Deterministic Assembly of Complex Bacterial Communities in Guts of Germ-Free Cockroaches

The gut microbiota of termites plays important roles in the symbiotic digestion of lignocellulose. However, the factors shaping the microbial community structure remain poorly understood. Because termites cannot be raised under axenic conditions, we established the closely related cockroach Shelfordella lateralis as a germ-free model to study microbial community assembly and host-microbe interactions. In this study, we determined the composition of the bacterial assemblages in cockroaches inoculated with the gut microbiota of termites and mice using pyrosequencing analysis of their 16S rRNA genes. Although the composition of the xenobiotic communities was influenced by the lineages present in the foreign inocula, their structure resembled that of conventional cockroaches.

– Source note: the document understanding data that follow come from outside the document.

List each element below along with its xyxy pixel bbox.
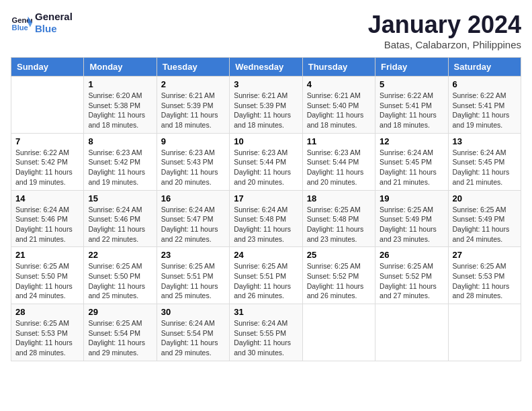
day-info: Sunrise: 6:25 AMSunset: 5:53 PMDaylight:… bbox=[15, 318, 79, 358]
day-info: Sunrise: 6:22 AMSunset: 5:42 PMDaylight:… bbox=[15, 148, 79, 187]
cell-3-7: 20Sunrise: 6:25 AMSunset: 5:49 PMDayligh… bbox=[448, 190, 521, 247]
day-info: Sunrise: 6:24 AMSunset: 5:47 PMDaylight:… bbox=[161, 205, 225, 244]
svg-text:Blue: Blue bbox=[12, 24, 28, 32]
cell-4-2: 22Sunrise: 6:25 AMSunset: 5:50 PMDayligh… bbox=[84, 247, 157, 304]
day-number: 15 bbox=[88, 193, 152, 203]
day-number: 18 bbox=[307, 193, 371, 203]
day-info: Sunrise: 6:23 AMSunset: 5:44 PMDaylight:… bbox=[307, 148, 371, 187]
day-number: 5 bbox=[380, 79, 443, 89]
day-number: 28 bbox=[15, 307, 79, 317]
header-thursday: Thursday bbox=[302, 58, 375, 77]
day-number: 20 bbox=[453, 193, 517, 203]
cell-5-6 bbox=[375, 304, 448, 361]
cell-1-6: 5Sunrise: 6:22 AMSunset: 5:41 PMDaylight… bbox=[375, 77, 448, 134]
cell-4-1: 21Sunrise: 6:25 AMSunset: 5:50 PMDayligh… bbox=[11, 247, 84, 304]
cell-4-3: 23Sunrise: 6:25 AMSunset: 5:51 PMDayligh… bbox=[157, 247, 229, 304]
day-info: Sunrise: 6:25 AMSunset: 5:54 PMDaylight:… bbox=[88, 318, 152, 358]
cell-1-5: 4Sunrise: 6:21 AMSunset: 5:40 PMDaylight… bbox=[302, 77, 375, 134]
day-number: 3 bbox=[234, 79, 298, 89]
cell-1-1 bbox=[11, 77, 84, 134]
cell-1-4: 3Sunrise: 6:21 AMSunset: 5:39 PMDaylight… bbox=[230, 77, 302, 134]
header-friday: Friday bbox=[375, 58, 448, 77]
day-info: Sunrise: 6:24 AMSunset: 5:54 PMDaylight:… bbox=[161, 318, 225, 358]
day-info: Sunrise: 6:24 AMSunset: 5:45 PMDaylight:… bbox=[380, 148, 443, 187]
calendar-header-row: SundayMondayTuesdayWednesdayThursdayFrid… bbox=[11, 58, 521, 77]
page-header: General Blue General Blue January 2024 B… bbox=[11, 11, 521, 50]
day-number: 21 bbox=[15, 250, 79, 260]
day-info: Sunrise: 6:21 AMSunset: 5:39 PMDaylight:… bbox=[161, 91, 225, 130]
header-wednesday: Wednesday bbox=[230, 58, 302, 77]
cell-3-3: 16Sunrise: 6:24 AMSunset: 5:47 PMDayligh… bbox=[157, 190, 229, 247]
header-monday: Monday bbox=[84, 58, 157, 77]
week-row-1: 1Sunrise: 6:20 AMSunset: 5:38 PMDaylight… bbox=[11, 77, 521, 134]
cell-5-5 bbox=[302, 304, 375, 361]
day-info: Sunrise: 6:24 AMSunset: 5:48 PMDaylight:… bbox=[234, 205, 298, 244]
day-info: Sunrise: 6:22 AMSunset: 5:41 PMDaylight:… bbox=[380, 91, 443, 130]
day-number: 10 bbox=[234, 136, 298, 146]
day-number: 13 bbox=[453, 136, 517, 146]
cell-2-4: 10Sunrise: 6:23 AMSunset: 5:44 PMDayligh… bbox=[230, 133, 302, 190]
cell-5-3: 30Sunrise: 6:24 AMSunset: 5:54 PMDayligh… bbox=[157, 304, 229, 361]
week-row-3: 14Sunrise: 6:24 AMSunset: 5:46 PMDayligh… bbox=[11, 190, 521, 247]
day-number: 24 bbox=[234, 250, 298, 260]
day-number: 14 bbox=[15, 193, 79, 203]
logo-general: General bbox=[35, 11, 73, 23]
header-tuesday: Tuesday bbox=[157, 58, 229, 77]
cell-2-6: 12Sunrise: 6:24 AMSunset: 5:45 PMDayligh… bbox=[375, 133, 448, 190]
cell-2-2: 8Sunrise: 6:23 AMSunset: 5:42 PMDaylight… bbox=[84, 133, 157, 190]
day-info: Sunrise: 6:25 AMSunset: 5:52 PMDaylight:… bbox=[307, 261, 371, 301]
header-saturday: Saturday bbox=[448, 58, 521, 77]
cell-4-4: 24Sunrise: 6:25 AMSunset: 5:51 PMDayligh… bbox=[230, 247, 302, 304]
day-number: 16 bbox=[161, 193, 225, 203]
week-row-2: 7Sunrise: 6:22 AMSunset: 5:42 PMDaylight… bbox=[11, 133, 521, 190]
day-number: 22 bbox=[88, 250, 152, 260]
cell-2-7: 13Sunrise: 6:24 AMSunset: 5:45 PMDayligh… bbox=[448, 133, 521, 190]
day-number: 19 bbox=[380, 193, 443, 203]
day-info: Sunrise: 6:23 AMSunset: 5:43 PMDaylight:… bbox=[161, 148, 225, 187]
day-number: 12 bbox=[380, 136, 443, 146]
day-number: 4 bbox=[307, 79, 371, 89]
day-number: 6 bbox=[453, 79, 517, 89]
day-number: 9 bbox=[161, 136, 225, 146]
calendar-table: SundayMondayTuesdayWednesdayThursdayFrid… bbox=[11, 57, 521, 361]
day-number: 31 bbox=[234, 307, 298, 317]
cell-2-3: 9Sunrise: 6:23 AMSunset: 5:43 PMDaylight… bbox=[157, 133, 229, 190]
main-title: January 2024 bbox=[368, 11, 521, 39]
day-info: Sunrise: 6:25 AMSunset: 5:52 PMDaylight:… bbox=[380, 261, 443, 301]
cell-4-5: 25Sunrise: 6:25 AMSunset: 5:52 PMDayligh… bbox=[302, 247, 375, 304]
cell-3-5: 18Sunrise: 6:25 AMSunset: 5:48 PMDayligh… bbox=[302, 190, 375, 247]
day-info: Sunrise: 6:24 AMSunset: 5:45 PMDaylight:… bbox=[453, 148, 517, 187]
day-info: Sunrise: 6:25 AMSunset: 5:49 PMDaylight:… bbox=[380, 205, 443, 244]
day-info: Sunrise: 6:22 AMSunset: 5:41 PMDaylight:… bbox=[453, 91, 517, 130]
day-info: Sunrise: 6:23 AMSunset: 5:44 PMDaylight:… bbox=[234, 148, 298, 187]
day-info: Sunrise: 6:23 AMSunset: 5:42 PMDaylight:… bbox=[88, 148, 152, 187]
cell-2-1: 7Sunrise: 6:22 AMSunset: 5:42 PMDaylight… bbox=[11, 133, 84, 190]
logo-blue: Blue bbox=[35, 23, 73, 35]
day-number: 25 bbox=[307, 250, 371, 260]
day-info: Sunrise: 6:25 AMSunset: 5:50 PMDaylight:… bbox=[88, 261, 152, 301]
week-row-4: 21Sunrise: 6:25 AMSunset: 5:50 PMDayligh… bbox=[11, 247, 521, 304]
cell-4-6: 26Sunrise: 6:25 AMSunset: 5:52 PMDayligh… bbox=[375, 247, 448, 304]
cell-5-2: 29Sunrise: 6:25 AMSunset: 5:54 PMDayligh… bbox=[84, 304, 157, 361]
cell-2-5: 11Sunrise: 6:23 AMSunset: 5:44 PMDayligh… bbox=[302, 133, 375, 190]
day-number: 7 bbox=[15, 136, 79, 146]
day-info: Sunrise: 6:25 AMSunset: 5:51 PMDaylight:… bbox=[161, 261, 225, 301]
day-info: Sunrise: 6:20 AMSunset: 5:38 PMDaylight:… bbox=[88, 91, 152, 130]
cell-3-2: 15Sunrise: 6:24 AMSunset: 5:46 PMDayligh… bbox=[84, 190, 157, 247]
cell-5-1: 28Sunrise: 6:25 AMSunset: 5:53 PMDayligh… bbox=[11, 304, 84, 361]
logo: General Blue General Blue bbox=[11, 11, 73, 35]
cell-3-4: 17Sunrise: 6:24 AMSunset: 5:48 PMDayligh… bbox=[230, 190, 302, 247]
day-info: Sunrise: 6:25 AMSunset: 5:50 PMDaylight:… bbox=[15, 261, 79, 301]
day-number: 29 bbox=[88, 307, 152, 317]
cell-1-7: 6Sunrise: 6:22 AMSunset: 5:41 PMDaylight… bbox=[448, 77, 521, 134]
day-number: 27 bbox=[453, 250, 517, 260]
day-info: Sunrise: 6:21 AMSunset: 5:40 PMDaylight:… bbox=[307, 91, 371, 130]
cell-1-3: 2Sunrise: 6:21 AMSunset: 5:39 PMDaylight… bbox=[157, 77, 229, 134]
day-info: Sunrise: 6:24 AMSunset: 5:46 PMDaylight:… bbox=[15, 205, 79, 244]
day-number: 11 bbox=[307, 136, 371, 146]
subtitle: Batas, Calabarzon, Philippines bbox=[368, 39, 521, 50]
cell-5-7 bbox=[448, 304, 521, 361]
cell-3-1: 14Sunrise: 6:24 AMSunset: 5:46 PMDayligh… bbox=[11, 190, 84, 247]
day-number: 26 bbox=[380, 250, 443, 260]
day-info: Sunrise: 6:25 AMSunset: 5:53 PMDaylight:… bbox=[453, 261, 517, 301]
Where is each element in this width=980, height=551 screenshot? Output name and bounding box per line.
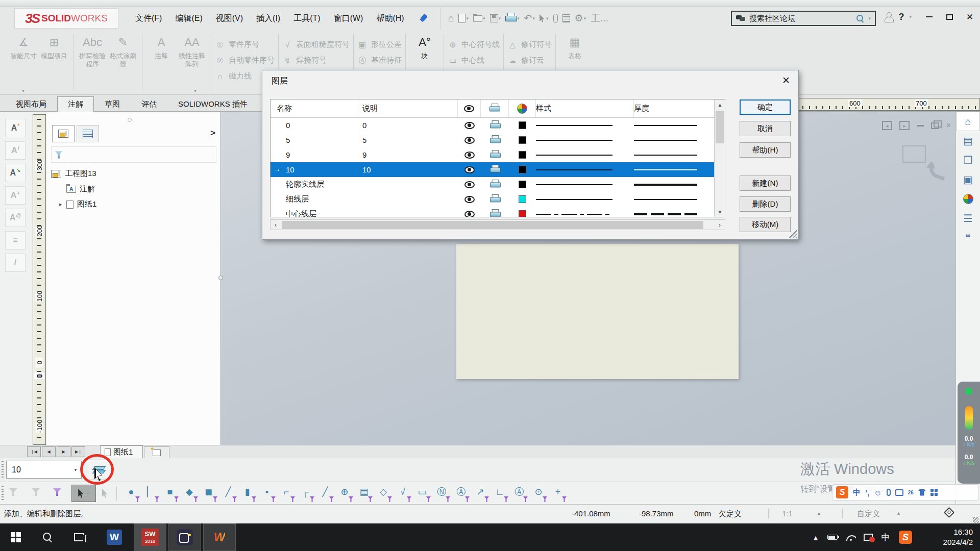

Bacterial taxa abundant in conventional cockroaches but rare in the foreign inocula, such as Dysgonomonas and Parabacteroides spp., were selectively enriched in the xenobiotic communities. Donor-specific taxa, such as endomicrobia or spirochete lineages restricted to the gut microbiota of termites, however, either were unable to colonize germ-free cockroaches or formed only small populations. The exposure of xenobiotic cockroaches to conventional adults restored their normal microbiota, which indicated that autochthonous lineages outcompete foreign ones. Our results provide experimental proof that the assembly of a complex gut microbiota in insects is deterministic.